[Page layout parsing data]
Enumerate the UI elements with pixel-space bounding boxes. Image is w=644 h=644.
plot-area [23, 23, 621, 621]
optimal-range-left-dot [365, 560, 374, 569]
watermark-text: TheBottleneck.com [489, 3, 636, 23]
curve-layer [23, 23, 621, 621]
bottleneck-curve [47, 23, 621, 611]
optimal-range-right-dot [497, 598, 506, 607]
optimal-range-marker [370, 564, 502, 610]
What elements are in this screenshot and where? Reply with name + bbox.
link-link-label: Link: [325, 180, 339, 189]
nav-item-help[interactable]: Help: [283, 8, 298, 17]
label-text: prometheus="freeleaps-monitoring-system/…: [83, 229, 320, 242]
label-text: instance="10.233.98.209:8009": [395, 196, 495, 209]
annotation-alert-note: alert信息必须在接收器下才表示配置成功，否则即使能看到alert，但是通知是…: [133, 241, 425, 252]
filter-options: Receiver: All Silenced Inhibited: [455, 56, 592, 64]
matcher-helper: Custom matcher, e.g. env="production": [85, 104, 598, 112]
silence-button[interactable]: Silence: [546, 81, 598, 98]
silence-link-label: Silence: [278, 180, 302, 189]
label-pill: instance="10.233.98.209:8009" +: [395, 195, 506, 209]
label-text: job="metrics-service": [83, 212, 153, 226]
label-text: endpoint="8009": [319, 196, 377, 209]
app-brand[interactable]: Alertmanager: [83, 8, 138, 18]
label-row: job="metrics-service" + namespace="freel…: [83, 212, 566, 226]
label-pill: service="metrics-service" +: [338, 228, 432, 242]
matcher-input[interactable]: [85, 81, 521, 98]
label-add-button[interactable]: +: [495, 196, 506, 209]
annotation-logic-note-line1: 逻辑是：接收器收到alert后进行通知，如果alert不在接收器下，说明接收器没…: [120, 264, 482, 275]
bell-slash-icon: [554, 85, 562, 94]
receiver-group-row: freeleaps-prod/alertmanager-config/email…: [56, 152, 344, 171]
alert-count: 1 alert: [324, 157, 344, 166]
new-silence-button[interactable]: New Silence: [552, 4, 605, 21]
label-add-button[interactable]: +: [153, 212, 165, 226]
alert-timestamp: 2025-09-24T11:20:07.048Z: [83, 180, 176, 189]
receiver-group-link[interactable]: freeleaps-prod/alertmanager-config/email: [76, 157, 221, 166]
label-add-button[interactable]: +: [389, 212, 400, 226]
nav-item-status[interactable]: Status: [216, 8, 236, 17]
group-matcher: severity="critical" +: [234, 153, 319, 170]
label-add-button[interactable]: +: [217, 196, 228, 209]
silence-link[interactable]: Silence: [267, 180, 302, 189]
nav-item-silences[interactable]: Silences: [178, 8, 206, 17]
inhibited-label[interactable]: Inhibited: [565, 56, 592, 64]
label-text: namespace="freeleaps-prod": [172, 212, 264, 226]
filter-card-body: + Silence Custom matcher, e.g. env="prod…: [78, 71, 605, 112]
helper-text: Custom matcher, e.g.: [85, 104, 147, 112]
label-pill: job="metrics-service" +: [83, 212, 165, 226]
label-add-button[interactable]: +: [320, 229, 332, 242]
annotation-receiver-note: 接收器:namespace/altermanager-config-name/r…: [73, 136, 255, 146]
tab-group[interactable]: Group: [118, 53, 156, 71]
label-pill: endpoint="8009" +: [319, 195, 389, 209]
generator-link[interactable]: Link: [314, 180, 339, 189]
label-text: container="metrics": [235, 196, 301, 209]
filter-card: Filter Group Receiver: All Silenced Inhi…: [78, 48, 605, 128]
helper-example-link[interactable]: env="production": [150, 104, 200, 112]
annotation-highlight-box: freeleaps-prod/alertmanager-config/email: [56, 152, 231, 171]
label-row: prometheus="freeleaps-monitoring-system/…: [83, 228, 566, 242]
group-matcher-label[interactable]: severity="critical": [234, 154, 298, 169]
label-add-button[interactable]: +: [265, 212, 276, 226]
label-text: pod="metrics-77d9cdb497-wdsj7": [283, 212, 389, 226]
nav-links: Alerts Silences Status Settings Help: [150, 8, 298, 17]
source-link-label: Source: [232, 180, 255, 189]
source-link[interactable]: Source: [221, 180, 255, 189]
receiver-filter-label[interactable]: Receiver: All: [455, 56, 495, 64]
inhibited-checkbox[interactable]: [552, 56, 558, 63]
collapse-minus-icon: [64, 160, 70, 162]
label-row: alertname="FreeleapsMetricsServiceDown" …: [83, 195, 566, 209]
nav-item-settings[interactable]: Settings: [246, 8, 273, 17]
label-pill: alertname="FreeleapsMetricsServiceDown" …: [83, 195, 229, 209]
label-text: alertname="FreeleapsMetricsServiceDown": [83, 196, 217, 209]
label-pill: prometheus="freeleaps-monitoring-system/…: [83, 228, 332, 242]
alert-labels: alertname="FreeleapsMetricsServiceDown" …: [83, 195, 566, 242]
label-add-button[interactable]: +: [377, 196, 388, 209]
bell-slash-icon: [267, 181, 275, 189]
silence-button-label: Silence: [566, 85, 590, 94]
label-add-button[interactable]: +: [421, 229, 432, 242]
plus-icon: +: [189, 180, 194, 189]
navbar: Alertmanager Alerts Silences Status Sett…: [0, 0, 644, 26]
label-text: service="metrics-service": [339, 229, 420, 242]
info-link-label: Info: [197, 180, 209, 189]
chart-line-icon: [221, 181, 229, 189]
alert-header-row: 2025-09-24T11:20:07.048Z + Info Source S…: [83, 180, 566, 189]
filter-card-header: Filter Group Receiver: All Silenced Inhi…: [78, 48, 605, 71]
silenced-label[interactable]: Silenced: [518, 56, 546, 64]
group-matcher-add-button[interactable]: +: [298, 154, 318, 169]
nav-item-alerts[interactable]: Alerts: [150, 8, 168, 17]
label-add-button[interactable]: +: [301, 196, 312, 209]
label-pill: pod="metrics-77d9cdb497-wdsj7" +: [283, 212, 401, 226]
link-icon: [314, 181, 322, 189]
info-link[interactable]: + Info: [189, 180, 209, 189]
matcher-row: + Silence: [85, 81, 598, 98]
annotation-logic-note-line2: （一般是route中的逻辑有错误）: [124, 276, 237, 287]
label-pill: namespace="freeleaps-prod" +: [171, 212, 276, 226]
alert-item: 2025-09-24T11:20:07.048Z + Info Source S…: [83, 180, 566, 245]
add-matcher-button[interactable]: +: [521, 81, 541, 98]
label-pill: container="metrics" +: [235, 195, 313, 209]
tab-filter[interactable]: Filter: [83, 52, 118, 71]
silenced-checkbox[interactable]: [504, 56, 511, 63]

▶ Your goal
Pick from the records each line that contains the word "Info" and show it.

▶ Solved exercise
info-link-label: Info: [197, 180, 209, 189]
alert-header-row: 2025-09-24T11:20:07.048Z + Info Source S…: [83, 180, 566, 189]
info-link[interactable]: + Info: [189, 180, 209, 189]
alert-item: 2025-09-24T11:20:07.048Z + Info Source S…: [83, 180, 566, 245]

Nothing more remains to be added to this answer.